AMPA ve KA reseptörlerini bloke etmek için 10 mikromolar NBQX ekleyin ve NMDA reseptör yanıtını görselleştirin. Her 100 milisaniyede bir kaydedilen karelerle dört dakikalık filmi edinin. Satın almaya başladıktan kısa bir süre sonra, yemeğe stimülasyon çözeltisi ekleyin.

Stimülasyon üzerine, kontrol ve hastanın beyin omurilik sıvısı veya BOS örnekleri ile inkübe edilen kültürden zaman içinde floresan sinyalini çıkarın Görüntü J.It gibi işleme yazılımı kullanılarak hücrelerin in vitro olarak eşit olarak dağıldığı ve hücre gövdesi etrafında gelişen bir lamel ve küçük nöritlerin uzamaya başladığı plakaya yapıştığı gözlendi. Kültürde birkaç gün sonra, nöritler kısa bir mesafe uzadı ve hücreler önemli bir polarizasyon gösterdi. Nöronal ağ büyümeye devam etti ve karmaşık hale geldi.

18 günde, nöronlar olgundu, birbirine bağlıydı ve nöronal ağı inşa etti. Temsili floresan görüntüler, seçici belirteçler kullanarak 18 günde olgun nöronları göstermektedir. Kültürlerin hasta örnekleri ile inkübasyonu, nöronların yüzeyinde bulunan NMDA reseptörünü tanıyan otomatik antikorları içerdiğinden yoğun bir floresan sinyali üretti.

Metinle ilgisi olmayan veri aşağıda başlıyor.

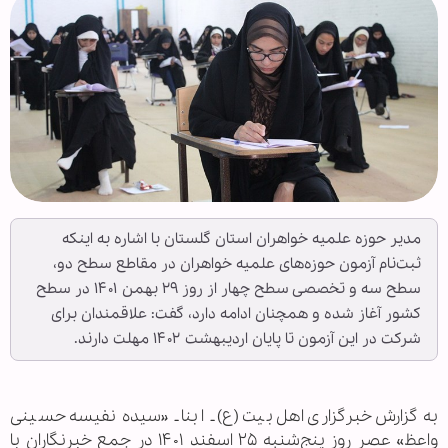
مدیر حوزه علمیه خواهران استان گلستان با اشاره به اینکه
ثبت‌نام آزمون حوزه‌های علمیه خواهران در مقاطع سطح دو،
سطح سه و تخصصی سطح چهار از روز ۲۹ بهمن ۱۴۰۱ در سطح
کشور آغاز شده و همچنان ادامه دارد، گفت: علاقمندان برای
شرکت در این آزمون تا پایان اردیبهشت ۱۴۰۲ مهلت دارند.
به گزارش خبرگزاری اهل بیت(ع) ـ ابنا ـ «سیده نفیسه حسینی
واعظ» عصر روز پنج‌شنبه ۲۵ اسفند ۱۴۰۱ در جمع خبرنگاران با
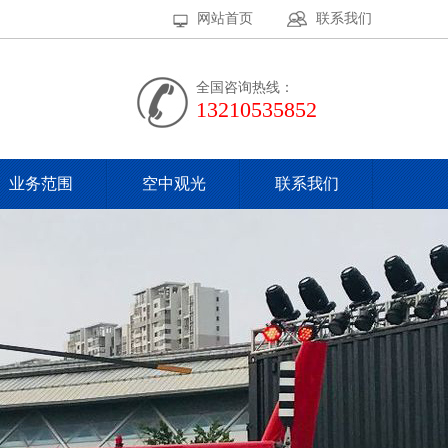
网站首页
联系我们
全国咨询热线：
13210535852
业务范围
空中观光
联系我们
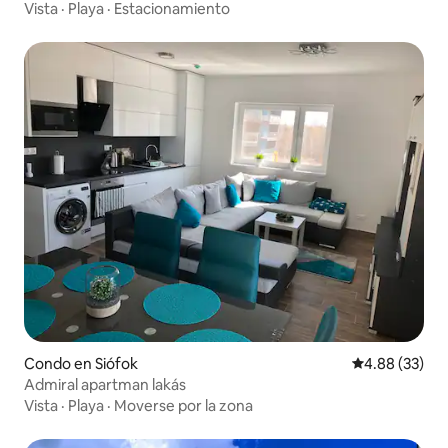
Vista
·
Playa
·
Estacionamiento
Condo en Siófok
Calificación p
4.88 (33)
Admiral apartman lakás
Vista
·
Playa
·
Moverse por la zona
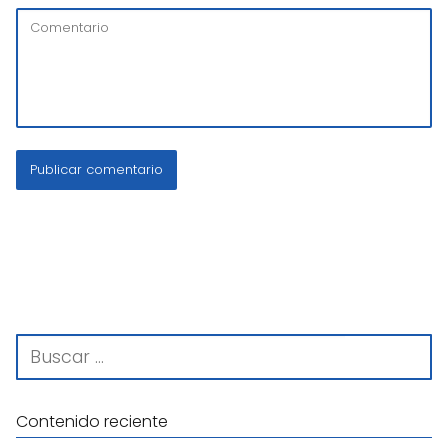
Contenido reciente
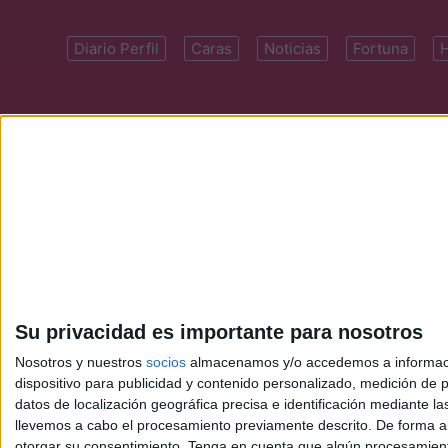
Diario Perfil
Caras
Noticias
Fortuna
Domicilio: Cal
Su privacidad es importante para nosotros
Nosotros y nuestros
socios
almacenamos y/o accedemos a información
dispositivo para publicidad y contenido personalizado, medición de pu
datos de localización geográfica precisa e identificación mediante l
llevemos a cabo el procesamiento previamente descrito. De forma al
otorgar su consentimiento.
Tenga en cuenta que algún procesamiento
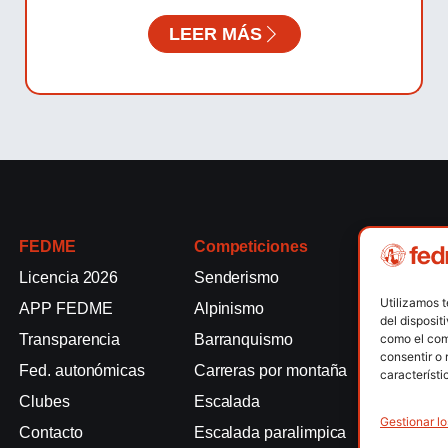
LEER MÁS
FEDME
Competiciones
Competici
Licencia 2026
Senderismo
Rallyes de
Utilizamos 
APP FEDME
Alpinismo
Escalada e
del disposit
como el com
Transparencia
Barranquismo
Esquí de 
consentir o 
Fed. autonómicas
Carreras por montaña
Marcha Nó
característi
Clubes
Escalada
Raquetas d
Gestionar lo
Contacto
Escalada paralimpica
Snowrunni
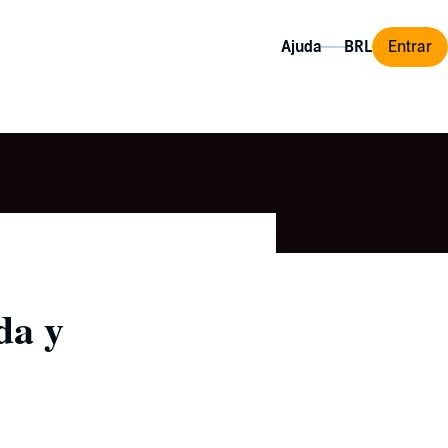
Ajuda
Entrar
da y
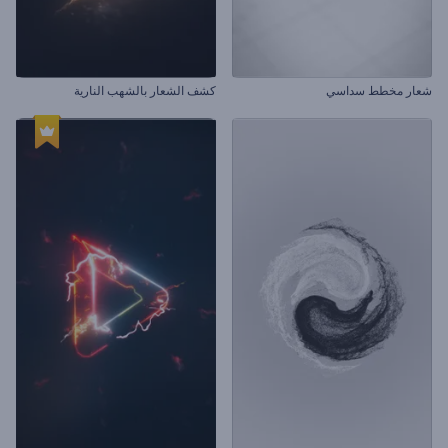
شعار مخطط سداسي
كشف الشعار بالشهب النارية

Buna karşılık, kontrol örnekleri nöronal kültürlere uygulandığında floresan sinyali üretmedi. NMDA uygulaması, hücre içi yeşil floresandaki bir değişiklikle gösterildiği gibi floresan yoğunluğunu arttırdı. Stimülatör uygulandığında, kontrol BOS örneği ile tedavi edilen nöronlar, floresan yoğunluğunda, hasta BOS örneği ile tedavi edilen hücrelerden daha yüksek bir fark göstermiştir.

Hipokampusun özellik tanımlaması ve diseksiyonu, kültürlerin saflığını belirler. Hücre agregasyonu, özellikle kültürleri görüntüleme amacıyla kullanırken önemli bir faktördür. Ek olarak, kültürlenmiş hipokampal nöronlar, immünopresipitasyon ve kütle spektrometrisi teknikleriyle birleştirildiğinde yeni antikorları ve hedef antijenlerini tanımlamak için kullanılabilir.

Bu teknik, yeni bir antikor aracılı hastalık kategorisinin karakterizasyonuna izin vermiştir. Bu nedenle, nano immünolojinin yeni alanının incelenmesinde esastır.